You challenge me (within the norms of politeness too, another ethical frame) in the name of inferential norms, calling upon me to defend my claim. Indeed, in making that came, I have indeed committed myself to its defense. If I can't defend a strong challenge, it's my duty to withdraw or modify the claim. — plaque flag
Ultimately, epistemic agreements and disagreements rest upon assumptions as to what speakers means by their words:
Doesn't it strike you as odd, the assumption that a person can believe in something impossible? For what is said to be impossible is also said to not exist, and so cannot be said to be the cause of the person's belief. So how can a belief even
refer to something that is impossible?
And what then of
falsified beliefs?
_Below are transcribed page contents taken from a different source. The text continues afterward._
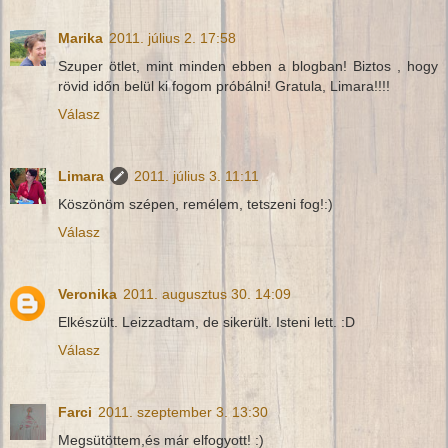
Marika
2011. július 2. 17:58
Szuper ötlet, mint minden ebben a blogban! Biztos , hogy
rövid időn belül ki fogom próbálni! Gratula, Limara!!!!
Válasz
Limara
2011. július 3. 11:11
Köszönöm szépen, remélem, tetszeni fog!:)
Válasz
Veronika
2011. augusztus 30. 14:09
Elkészült. Leizzadtam, de sikerült. Isteni lett. :D
Válasz
Farci
2011. szeptember 3. 13:30
Megsütöttem,és már elfogyott! :)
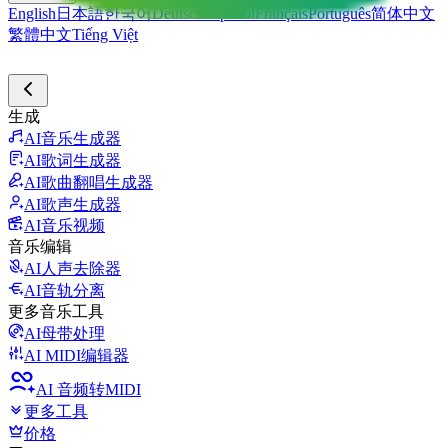
English
日本語
한국어
Deutsch
Español
Français
Português
简体中文
繁體中文
Tiếng Việt
生成
AI音乐生成器
AI歌词生成器
AI歌曲翻唱生成器
AI歌声生成器
AI音乐视频
音乐编辑
AI人声去除器
AI音轨分离
更多音乐工具
AI母带处理
AI MIDI编辑器
AI 音频转MIDI
更多工具
价格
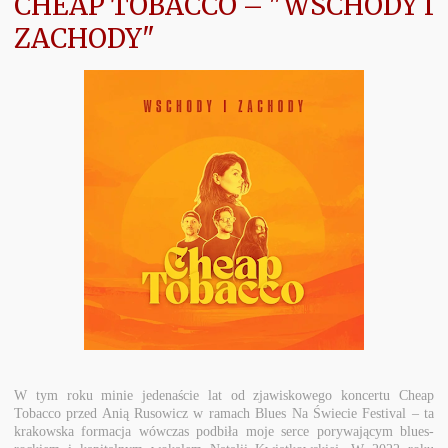
CHEAP TOBACCO – "WSCHODY I
ZACHODY"
W tym roku minie jedenaście lat od zjawiskowego koncertu Cheap
Tobacco przed Anią Rusowicz w ramach Blues Na Świecie Festival – ta
krakowska formacja wówczas podbiła moje serce porywającym blues-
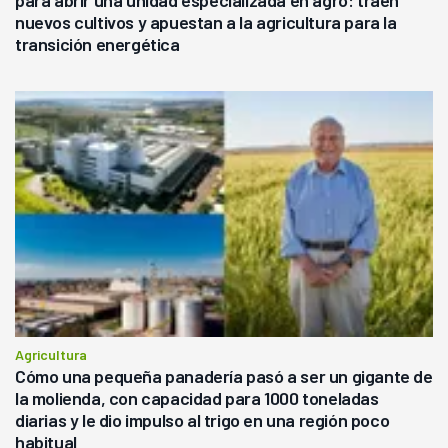
para abrir una unidad especializada en agro: traen
nuevos cultivos y apuestan a la agricultura para la
transición energética
Agricultura
Cómo una pequeña panadería pasó a ser un gigante de
la molienda, con capacidad para 1000 toneladas
diarias y le dio impulso al trigo en una región poco
habitual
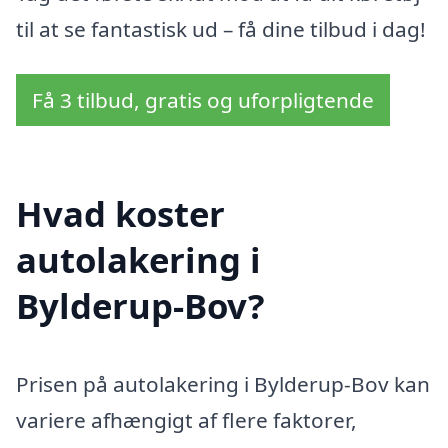
til at se fantastisk ud – få dine tilbud i dag!
Få 3 tilbud, gratis og uforpligtende
Hvad koster
autolakering i
Bylderup-Bov?
Prisen på autolakering i Bylderup-Bov kan
variere afhængigt af flere faktorer,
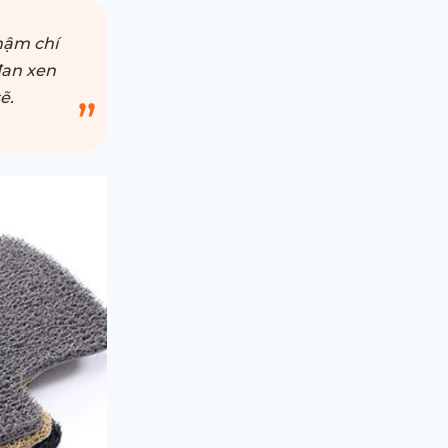
thậm chí
đan xen
ẽ.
Aren't they also a problematic concept for similar reasons, for weren't one's previously held beliefs, that one presently judges to be "falsified", also caused by something that fully explains their previous existence?
Isn't a physicalist, who is committed to a causal understanding of cognition, forced in the name of objective science to always side with the epistemic opinions of the speaker, no matter how wrong, mad or contradictory the speaker might sound? For shouldn't the physicalist always interpret a speaker's utterances in the same manner that he interprets as a sneeze that is understood to refer to nothing more than it's immediate causes?
(When interpreted with empathy, do Flat-Earther's really exist?)
One supports this approach phenomenologically, which is to say by simply bringing us to awareness of what we have been doing all along. Scan this forum. See us hold one another responsible for keeping our stories straight. See which inferences are tolerated, which rejected. Bots can learn this stuff from examples, just as children do. — plaque flag
From the perspective of an engineer who has a causal understanding of AI technology and a responsibility to fix it, the gibberish spoken by an "untrained" or buggy chatbot is meaningful in a way that it isn't for a naive user of technology who is intending to play a different language-game with it. And obviously, any agent of finite capacity can only learn to play well at one language game at the expense of doing worse at the others.
I am also not allowed to contradict myself, for the self is the kind of thing (almost by definition) that ought not disagree with itself --- must strive toward coherence, to perform or be a unity. — plaque flag
When you find yourself disagreeing with the beliefs of your earlier self, are you really contradicting your earlier self? For didn't the facts of the matter change that you were responding to?
Consider a sequence of beliefs {b 1,b 2, b 3 ...} regarding the truth of the "liar sentence" L unfolded over time, where L = "this statement is false" :
b 1. Presently at time t = 1, L is believed to be true.
b 2. Presently at time t = 2, b 1 is understood to imply that L is false, and hence that b 1 is false.
b 3. Presently at time t = 3, b 2 is understood to imply that L is true, and hence that b 2 is false.
b 4. Presently at time t = 4, b 3 is understood to imply that L is false, and hence that b 3 is false.
In spite of the fact that each belief negates the previous one, each belief can nevertheless be considered to be "true" at the time of it's construction without entailing contradiction with any of the other beliefs, for none of the beliefs were
simultaneously held to be true, and each belief refers to a different object, namely it's own temporal context.